This post describes a real project I worked on. Names, specific systems, and identifying details have been changed. The technical problems and approaches are real, but code snippets are simplified illustrations not production code.
I Built 5 Dashboards. Leadership Used 1.
In my first month, I was asked to "build some dashboards."
So I built five. Operations overview. Asset health. Engineer performance. Ticket trends. Capacity planning.
Lots of graphs. Lots of data. Real-time updates. I was proud.
Two months later, I checked the access logs:
- Operations Overview: 12 views (all me testing)
- Asset Health: 3 views
- Engineer Performance: 847 views
- Ticket Trends: 8 views
- Capacity Planning: 2 views
One dashboard got used constantly. The others were abandoned.
I needed to understand why.
What Made the Winner Different
I interviewed the people who actually used the Engineer Performance dashboard.
Why do you check it?
- "I need to know which engineers are overloaded"
- "My boss asks 'how's the team?' every standup"
- "I want to catch problems before they become fires"
What do you do after?
- "Reassign tickets if someone's swamped"
- "Screenshot it for my boss"
- "Ping someone directly if their queue is stuck"
What would make you stop using it?
- "If the data was wrong"
- "If it took more than 10 seconds to load"
- "If I had to explain what the graphs mean"
The pattern: they used it because it answered a question they got asked every single day.
Why the Others Failed
Operations Overview: 20 panels showing everything. Information overload. Nobody knew where to look.

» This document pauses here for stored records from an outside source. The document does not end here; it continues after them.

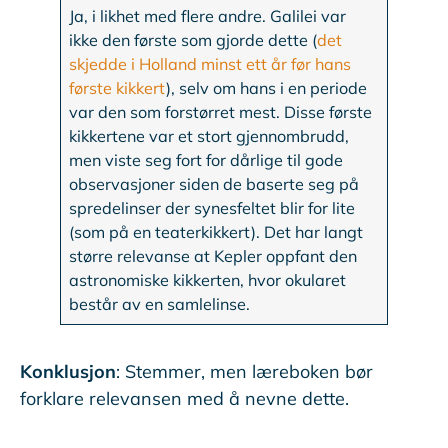
Ja, i likhet med flere andre. Galilei var
ikke den første som gjorde dette (
det
skjedde i Holland minst ett år før hans
første kikkert
), selv om hans i en periode
var den som forstørret mest. Disse første
kikkertene var et stort gjennombrudd,
men viste seg fort for dårlige til gode
observasjoner siden de baserte seg på
spredelinser der synesfeltet blir for lite
(som på en teaterkikkert). Det har langt
større relevanse at Kepler oppfant den
astronomiske kikkerten, hvor okularet
består av en samlelinse.
Konklusjon
: Stemmer, men læreboken bør
forklare relevansen med å nevne dette.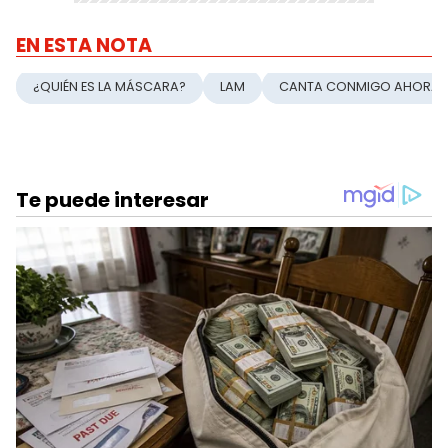
EN ESTA NOTA
¿QUIÉN ES LA MÁSCARA?
LAM
CANTA CONMIGO AHORA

Asset Health: Beautiful technical metrics. Signal distributions. Capacity histograms. But leadership doesn't care about dBm values. They care about "are we meeting SLAs?" I was showing data. They wanted answers.
Ticket Trends: Gorgeous time-series. But "tickets up 10% this week" doesn't prompt action. So what? What do I do?
Capacity Planning: Updated monthly. They looked once, said "cool," never came back. No daily utility.
The Winning Formula
The Engineer Performance dashboard worked because:
- Answered a specific question: "How's my team right now?"
- Prompted immediate action: Overloaded → reassign tickets
- Was dead simple: 4 panels, not 20
- Updated in real-time: Always current
- Explained itself: Green = good. Red = act.
The Glanceability Principle
Leadership has 30 seconds, not 30 minutes.
Before:
P95 Latency: 234ms
P99 Latency: 892ms
Error Rate: 0.3%
Request Count: 45,892
Cache Hit Rate: 94.2%After:
┌─────────────────────────┐
│ SYSTEM HEALTH: OK │
│ All metrics normal │
│ Last incident: 12 days│
└─────────────────────────┘One big status. Details on click. The summary visible instantly.
Color as Language
I stopped thinking about colors as decoration and started using them as a communication system:
Red = Act now (something's broken)
Yellow = Watch this (approaching threshold)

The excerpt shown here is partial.